Yang Liuan ağır ağır başını salladı: “Endişelenmeyin, Majesteleri. Bunu aklımda tutacağım.”
“O halde gidin.”
Yang Liuan ve Xiao Fengyue, Xiao Yuan'ın önünde saygıyla eğildiler. Bindikleri araba uçsuz bucaksız gecenin içinde kayboldu.
Xiao Yuan elinde bir fenerle saray yerleşkesine döndü. Kapının önünden geçerken kapıyı koruyan imparatorluk muhafızları dehşete düştü. “Majesteleri? Neden yalnız döndünüz, arabanız nerede?”

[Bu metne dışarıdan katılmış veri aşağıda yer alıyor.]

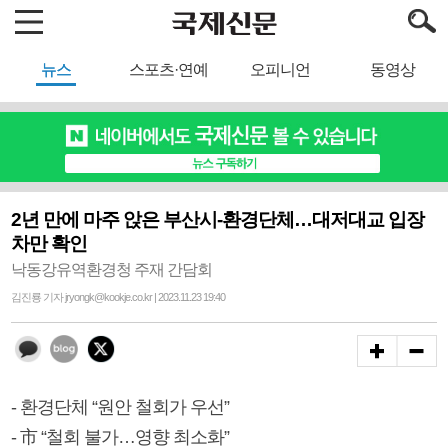
뉴스
스포츠·연예
오피니언
동영상
2년 만에 마주 앉은 부산시-환경단체…대저대교 입장
차만 확인
낙동강유역환경청 주재 간담회
김진룡 기자 jryongk@kookje.co.kr | 2023.11.23 19:40
- 환경단체 “원안 철회가 우선”
- 市 “철회 불가…영향 최소화”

Xiao Yuan gülümseyerek cevap verdi: “Takas ettim.”
“Takas mı ettiniz???”
“Evet, iki samimi kalbe karşılık takas ettim.” Bununla birlikte Xiao Yuan, imparatorluk muhafızlarının yüzlerindeki şaşkınlığı tamamen görmezden gelip mırıldanarak oradan ayrıldı.
Bu karlı gecede yer beyazlarla kaplıydı. Serin ay ışığı sarayın üzerine düşüyor ve tamamen beyaza bürünmüş gibi görünmesine neden oluyordu. Xiao Yuan birkaç adım yürüdükten sonra önünde duran bir adam gördü. O kadar uzun süredir beklemişti ki omuzlarının üstünde biraz kar birikmişti.
Xiao Yuan biraz şaşırarak birkaç adım ilerledi: “Beni mi bekliyordun?”
Yan Heqing'in kara gözleri ona baktı, yavaşça başını salladı.
Xiao Yuan onunla yan yana yürürken şaşkınlıkla sordu: “Her yerde imparatorluk muhafızları var, nasıl yakalanmadın?”
Yan Heqing cevap verdi: “Onlardan kaçındım.”
Xiao Yuan aniden homurdandı, dönüp Yan Heqing'e baktı: “Ya hayır, Xiao Fengyue'ye sana zarar vermek isteyenin kim olduğunu sormayı unuttum.”
Yan Heqing, “Önemli değil.” dedi.
“Önemli!” Xiao Yuan sıkıntılıydı. “Bu son değil, kim bilir o kişi bundan sonra başka neler yapacak. Gerçi Hong Xiu'ya bu konuyu araştırması için izin verebilirim ve üç gün içinde perde arkasını kesinlikle bulabilir; ama ya o kişiyi bulursa fakat sana zarar vermek için plan yapan başka biri daha varsa...”
Xiao Yuan bir süre kendi kendine mırıldandı, sonra başını eğdi ve uzunca bir süre düşündü. Aniden parmaklarını şıklatıp Yan Heqing'e şöyle dedi: “Bu işi sonsuza dek bitirecek bir yol biliyorum!”